Встал он утром, даже не с перепоя. Бритву включил, и вдруг из бритвы голос его старинного приятеля Аркадия Белинкова, который уже больше года, как сбежал в Америку. И говорит ему Белинков: "что, мол тебе, Полякову, в Москве делать!" Короче говоря, прямо из бритвы, звал его Белинков в Штаты. Объяснил и порядок действий. Юля должен был пойти на стоянку такси, и взять не первую, а непременно вторую машину…

Поляков так и сделал, сел во вторую машину и поехал, правда, не прямиком в Штаты, а в институт. Почему, не вполне понятно. Может, вспомнил народную мудрость. "Говорила бабка деду…". Сидит Юля в машине, а Белинков и тут не унимается, чёрт знает из какого динамика всё рассказывает ему что-то про Тынянова и Олешу… А шофёр явно ничего не слышит. Ну, Поляков не сильно удивился, решил, что раз бритва работает, как приёмник, то уж в машине… Стало понятно, почему, оказывается, вторую надо было взять!

Доехал благополучно, расплатился, вышел, а голос не унимается. Откуда?! Из кармана, что ли? Побежал Юлик на второй этаж, и прямо в кабинет Нины Демуровой, благо он ее на лестнице встретил и знал, что кабинет свободен. Стал он себя обыскивать по всем лагерным правилам. Нигде ничего! Тогда он разделся, трусы снял, по лагерной привычке резинку прощупал — ничего. А тут уже не только голос самого Белинкова, но и белинковской жены Наташи, вроде бы, из-за двери. Уговаривают его скорее к ним, в США…

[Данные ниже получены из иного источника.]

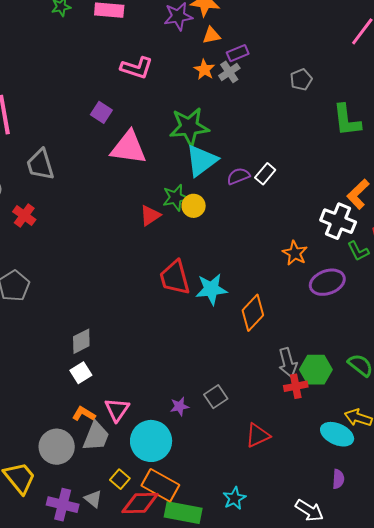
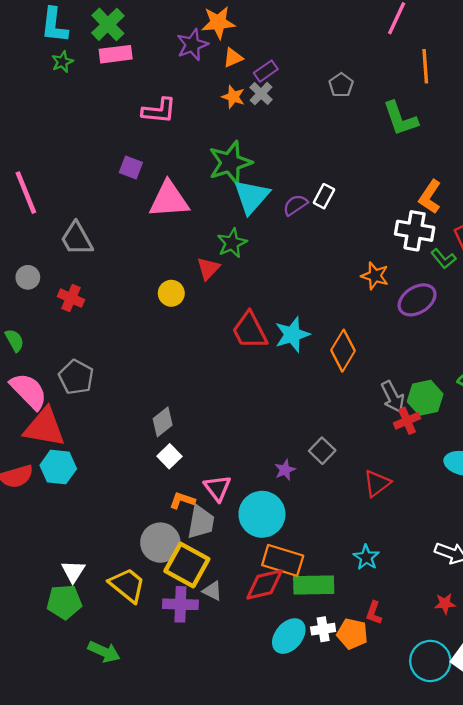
yellow circle: (194, 206) -> (171, 293), moved
yellow square: (120, 479) -> (187, 565), moved, size x2.0

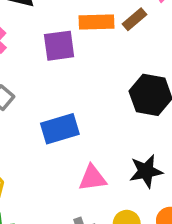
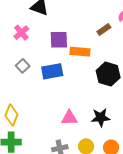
orange rectangle: (96, 22) -> (80, 52), moved
blue rectangle: (60, 129) -> (52, 71), moved

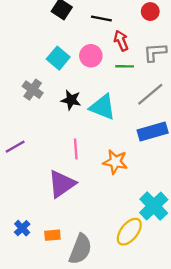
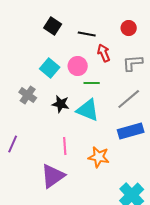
green line: (125, 66) -> (92, 83), moved
purple line: (15, 147) -> (13, 144), turned -36

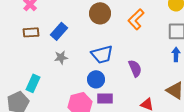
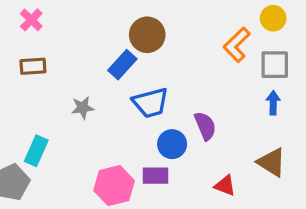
orange L-shape: (136, 19) -> (237, 45), moved
blue rectangle: (59, 31) -> (122, 65), moved
blue circle: (96, 79) -> (172, 144), moved

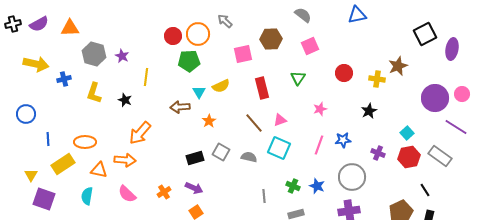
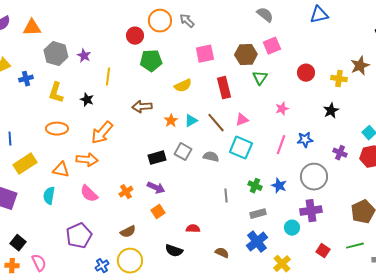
orange circle: (198, 34) -> (160, 21), moved
brown hexagon: (271, 39) -> (246, 55), moved
cyan triangle: (199, 92) -> (191, 121), moved, turned 32
orange ellipse: (85, 142) -> (57, 129), moved

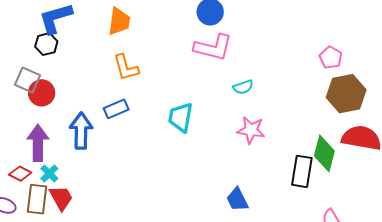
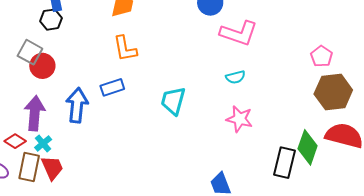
pink L-shape: (213, 47) -> (239, 33), moved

И вот вышел Поляков из кабинета как был, нагишом, и прислушиваясь, не спеша — вниз по лестнице. Ну а дальше, понятно, скорая помощь, — только в ней и умолкли голоса — больница, диагноз — «белая горячка»…

«Ну вот, и работаю дворником больни…» Его прервал телефонный звонок. Говорил он довольно долго, потом сел за стол и устало сказал: «Вот что такое пролетарское государство: учебник английского для третьего курса Суворовских училищ заказывают больничному дворнику!»

Вскоре, впрочем, Юлик лопату и метлу бросил и окончательно уселся за пишущую машинку. Заказов на учебники и переводы (почти всегда на английский) хватало. Я, кстати, никого не видел никогда, кто печатал бы с такой скоростью.

Перед самой эмиграцией зашёл я к нему попрощаться, но он, оказалось, переехал, никому в Питере не сообщив нового адреса. Адрес мне через кого-то узнать удалось, поехал я к черту на рога по Москве, но не застав никого, так и уехал.

Самое странное, что с тех дней оборвалось и его общение со всеми в Питере. Именно с тех дней, потому что еще в марте 1973 года он встречался в Москве с приехавшим к нему попрощаться Жорой Беном, улетевшим в эмиграцию всего за две недели до меня! И вот за эти две недели он и адрес переменил и, что называется, «исчез из обращения» с питерскими друзьями и знакомыми…

Через какое-то время все питерские решили, что Полякова давно и на свете нет.

И вдруг летом 2002 года Г. Усова узнала, что он умер только лет пять тому назад, и что последние пятнадцать, а может и двадцать лет своей жизни, был он женат на переводчице Марии Редькиной. А с ней никто из нас не знаком.